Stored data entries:
******************************

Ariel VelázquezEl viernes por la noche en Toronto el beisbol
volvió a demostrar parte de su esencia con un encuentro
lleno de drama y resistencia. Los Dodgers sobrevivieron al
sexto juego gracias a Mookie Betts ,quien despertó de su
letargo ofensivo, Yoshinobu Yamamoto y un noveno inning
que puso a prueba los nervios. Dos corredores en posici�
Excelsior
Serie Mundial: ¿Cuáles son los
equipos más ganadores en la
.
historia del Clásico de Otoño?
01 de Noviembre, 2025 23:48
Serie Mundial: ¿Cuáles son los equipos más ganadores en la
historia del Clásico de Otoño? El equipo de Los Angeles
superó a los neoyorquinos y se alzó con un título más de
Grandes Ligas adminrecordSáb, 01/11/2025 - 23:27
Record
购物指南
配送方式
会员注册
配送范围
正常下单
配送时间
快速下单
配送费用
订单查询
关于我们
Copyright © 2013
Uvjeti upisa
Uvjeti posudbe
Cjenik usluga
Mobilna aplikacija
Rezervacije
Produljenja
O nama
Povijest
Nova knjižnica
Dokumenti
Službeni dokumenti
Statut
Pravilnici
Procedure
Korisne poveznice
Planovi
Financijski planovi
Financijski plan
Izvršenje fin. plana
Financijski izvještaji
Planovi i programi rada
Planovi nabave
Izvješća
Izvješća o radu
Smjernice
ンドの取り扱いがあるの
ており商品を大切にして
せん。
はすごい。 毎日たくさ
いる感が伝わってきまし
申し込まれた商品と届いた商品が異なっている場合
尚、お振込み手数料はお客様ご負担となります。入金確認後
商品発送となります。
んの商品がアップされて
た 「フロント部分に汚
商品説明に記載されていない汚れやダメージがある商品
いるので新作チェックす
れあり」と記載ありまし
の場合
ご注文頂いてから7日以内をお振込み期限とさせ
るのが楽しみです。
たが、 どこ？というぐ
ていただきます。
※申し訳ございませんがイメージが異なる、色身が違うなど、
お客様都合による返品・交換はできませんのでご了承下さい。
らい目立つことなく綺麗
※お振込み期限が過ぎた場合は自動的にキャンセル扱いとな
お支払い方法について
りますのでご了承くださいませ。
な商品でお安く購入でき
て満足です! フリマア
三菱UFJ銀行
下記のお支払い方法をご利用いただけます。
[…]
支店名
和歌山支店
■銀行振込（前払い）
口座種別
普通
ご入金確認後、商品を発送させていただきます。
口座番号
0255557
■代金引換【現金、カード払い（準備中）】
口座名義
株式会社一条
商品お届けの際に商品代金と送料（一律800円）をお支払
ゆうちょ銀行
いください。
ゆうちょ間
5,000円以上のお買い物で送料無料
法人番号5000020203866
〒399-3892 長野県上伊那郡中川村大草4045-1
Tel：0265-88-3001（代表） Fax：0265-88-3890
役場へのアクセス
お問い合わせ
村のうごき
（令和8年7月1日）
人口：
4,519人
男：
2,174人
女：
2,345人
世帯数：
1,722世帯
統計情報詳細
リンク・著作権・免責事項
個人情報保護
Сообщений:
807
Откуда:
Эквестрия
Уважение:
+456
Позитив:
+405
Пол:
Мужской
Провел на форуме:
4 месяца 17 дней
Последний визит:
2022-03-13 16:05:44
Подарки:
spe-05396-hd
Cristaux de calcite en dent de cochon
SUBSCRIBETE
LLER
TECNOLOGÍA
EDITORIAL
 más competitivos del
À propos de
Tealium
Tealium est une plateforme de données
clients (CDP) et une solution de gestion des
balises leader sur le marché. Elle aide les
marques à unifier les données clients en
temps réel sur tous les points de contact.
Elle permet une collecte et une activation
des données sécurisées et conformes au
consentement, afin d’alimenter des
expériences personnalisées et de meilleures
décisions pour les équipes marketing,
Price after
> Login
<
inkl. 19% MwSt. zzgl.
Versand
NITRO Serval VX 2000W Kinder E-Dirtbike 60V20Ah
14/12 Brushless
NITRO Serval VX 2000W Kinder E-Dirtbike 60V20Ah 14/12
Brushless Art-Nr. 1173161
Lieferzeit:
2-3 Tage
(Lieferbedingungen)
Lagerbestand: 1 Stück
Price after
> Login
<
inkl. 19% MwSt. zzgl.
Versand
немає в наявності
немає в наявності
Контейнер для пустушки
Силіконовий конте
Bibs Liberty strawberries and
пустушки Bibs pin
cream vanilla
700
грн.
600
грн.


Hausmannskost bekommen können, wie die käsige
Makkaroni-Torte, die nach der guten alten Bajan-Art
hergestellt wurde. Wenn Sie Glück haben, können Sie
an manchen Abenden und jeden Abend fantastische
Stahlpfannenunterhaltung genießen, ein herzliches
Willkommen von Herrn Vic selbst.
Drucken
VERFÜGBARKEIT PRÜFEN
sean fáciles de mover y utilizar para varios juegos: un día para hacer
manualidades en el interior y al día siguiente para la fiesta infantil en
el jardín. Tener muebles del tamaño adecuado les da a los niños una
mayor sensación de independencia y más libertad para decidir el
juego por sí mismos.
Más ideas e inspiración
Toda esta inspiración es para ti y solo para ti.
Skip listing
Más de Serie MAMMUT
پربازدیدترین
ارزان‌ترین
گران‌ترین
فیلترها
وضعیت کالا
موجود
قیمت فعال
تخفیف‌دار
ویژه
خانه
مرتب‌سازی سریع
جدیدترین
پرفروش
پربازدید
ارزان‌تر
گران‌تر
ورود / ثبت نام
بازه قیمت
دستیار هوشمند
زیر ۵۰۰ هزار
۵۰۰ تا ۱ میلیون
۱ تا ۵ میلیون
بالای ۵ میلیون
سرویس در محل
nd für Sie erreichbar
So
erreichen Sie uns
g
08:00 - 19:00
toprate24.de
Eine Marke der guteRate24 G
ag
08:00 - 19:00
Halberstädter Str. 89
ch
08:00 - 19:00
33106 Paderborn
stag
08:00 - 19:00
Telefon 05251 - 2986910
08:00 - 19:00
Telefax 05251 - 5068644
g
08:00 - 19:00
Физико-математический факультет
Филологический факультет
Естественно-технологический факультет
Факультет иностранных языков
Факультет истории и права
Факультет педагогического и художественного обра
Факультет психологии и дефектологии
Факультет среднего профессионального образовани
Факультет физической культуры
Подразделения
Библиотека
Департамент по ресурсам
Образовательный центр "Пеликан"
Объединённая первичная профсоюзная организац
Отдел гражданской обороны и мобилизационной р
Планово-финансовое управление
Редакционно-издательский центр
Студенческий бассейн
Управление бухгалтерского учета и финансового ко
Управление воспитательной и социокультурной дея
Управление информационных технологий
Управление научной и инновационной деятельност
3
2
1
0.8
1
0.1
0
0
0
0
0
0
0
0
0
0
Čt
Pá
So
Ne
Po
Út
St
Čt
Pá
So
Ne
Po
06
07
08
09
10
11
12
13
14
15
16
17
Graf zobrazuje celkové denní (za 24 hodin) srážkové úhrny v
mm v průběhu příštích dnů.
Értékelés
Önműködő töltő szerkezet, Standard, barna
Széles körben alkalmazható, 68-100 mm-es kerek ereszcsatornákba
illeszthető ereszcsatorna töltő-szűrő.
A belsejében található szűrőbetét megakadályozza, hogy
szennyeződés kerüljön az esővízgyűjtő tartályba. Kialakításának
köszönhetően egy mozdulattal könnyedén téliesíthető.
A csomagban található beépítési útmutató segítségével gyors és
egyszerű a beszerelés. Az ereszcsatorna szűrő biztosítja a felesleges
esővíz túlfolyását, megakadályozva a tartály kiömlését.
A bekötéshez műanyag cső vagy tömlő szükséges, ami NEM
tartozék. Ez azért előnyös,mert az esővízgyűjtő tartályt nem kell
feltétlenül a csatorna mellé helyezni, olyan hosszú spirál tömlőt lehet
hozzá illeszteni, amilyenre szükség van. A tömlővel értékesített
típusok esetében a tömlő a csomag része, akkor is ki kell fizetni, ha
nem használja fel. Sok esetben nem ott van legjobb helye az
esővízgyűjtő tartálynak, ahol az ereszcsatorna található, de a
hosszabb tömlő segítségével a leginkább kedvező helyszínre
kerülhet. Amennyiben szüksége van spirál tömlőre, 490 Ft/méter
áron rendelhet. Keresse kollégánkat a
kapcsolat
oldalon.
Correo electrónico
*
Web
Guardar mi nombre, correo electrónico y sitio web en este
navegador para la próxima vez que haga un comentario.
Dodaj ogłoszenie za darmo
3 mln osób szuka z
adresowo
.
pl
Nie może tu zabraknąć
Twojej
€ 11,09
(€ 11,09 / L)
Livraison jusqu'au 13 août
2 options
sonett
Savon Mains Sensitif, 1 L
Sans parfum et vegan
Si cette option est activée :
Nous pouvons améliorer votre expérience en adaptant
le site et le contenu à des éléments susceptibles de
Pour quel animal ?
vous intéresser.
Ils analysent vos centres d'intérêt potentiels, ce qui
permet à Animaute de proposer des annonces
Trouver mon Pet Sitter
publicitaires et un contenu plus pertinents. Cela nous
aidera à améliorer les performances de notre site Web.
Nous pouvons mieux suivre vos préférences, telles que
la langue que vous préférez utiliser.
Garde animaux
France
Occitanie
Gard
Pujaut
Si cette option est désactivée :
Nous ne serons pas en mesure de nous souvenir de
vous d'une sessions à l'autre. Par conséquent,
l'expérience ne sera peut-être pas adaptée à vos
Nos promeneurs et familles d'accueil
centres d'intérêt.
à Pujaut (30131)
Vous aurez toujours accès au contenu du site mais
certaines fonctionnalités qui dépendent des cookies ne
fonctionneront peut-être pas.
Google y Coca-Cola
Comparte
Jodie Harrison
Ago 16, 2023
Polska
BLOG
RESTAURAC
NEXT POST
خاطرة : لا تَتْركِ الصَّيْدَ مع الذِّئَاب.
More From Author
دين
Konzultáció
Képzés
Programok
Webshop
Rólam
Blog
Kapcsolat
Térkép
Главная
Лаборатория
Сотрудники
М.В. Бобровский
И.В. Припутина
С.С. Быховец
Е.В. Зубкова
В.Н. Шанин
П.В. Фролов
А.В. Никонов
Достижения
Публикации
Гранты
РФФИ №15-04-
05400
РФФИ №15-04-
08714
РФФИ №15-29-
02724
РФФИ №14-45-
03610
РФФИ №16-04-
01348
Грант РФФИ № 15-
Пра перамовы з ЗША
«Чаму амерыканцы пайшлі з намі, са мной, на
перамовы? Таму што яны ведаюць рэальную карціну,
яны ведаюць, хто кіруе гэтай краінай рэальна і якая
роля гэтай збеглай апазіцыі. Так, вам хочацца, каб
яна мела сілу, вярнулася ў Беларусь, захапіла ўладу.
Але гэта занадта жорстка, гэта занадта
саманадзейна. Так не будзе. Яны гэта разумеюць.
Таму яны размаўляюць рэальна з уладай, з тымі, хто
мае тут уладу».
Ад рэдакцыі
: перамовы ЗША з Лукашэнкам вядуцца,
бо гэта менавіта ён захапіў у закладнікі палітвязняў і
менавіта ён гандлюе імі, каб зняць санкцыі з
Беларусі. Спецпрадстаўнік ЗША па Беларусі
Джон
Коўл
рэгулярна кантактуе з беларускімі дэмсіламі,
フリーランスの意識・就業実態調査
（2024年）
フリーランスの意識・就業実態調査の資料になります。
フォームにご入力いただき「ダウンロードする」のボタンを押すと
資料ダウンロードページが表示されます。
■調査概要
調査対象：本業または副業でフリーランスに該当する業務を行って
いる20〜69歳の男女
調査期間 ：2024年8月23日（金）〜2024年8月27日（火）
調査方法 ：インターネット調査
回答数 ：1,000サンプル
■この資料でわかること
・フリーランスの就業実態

******************************

Exercise: Only the lines above from the one with "Cristaux de calcite en dent de cochon" up to and including the one with "balises leader sur le marché. Elle aide les" should be repeated, exactly as written.

Solved exercise:
Cristaux de calcite en dent de cochon
SUBSCRIBETE
LLER
TECNOLOGÍA
EDITORIAL
 más competitivos del
À propos de
Tealium
Tealium est une plateforme de données
clients (CDP) et une solution de gestion des
balises leader sur le marché. Elle aide les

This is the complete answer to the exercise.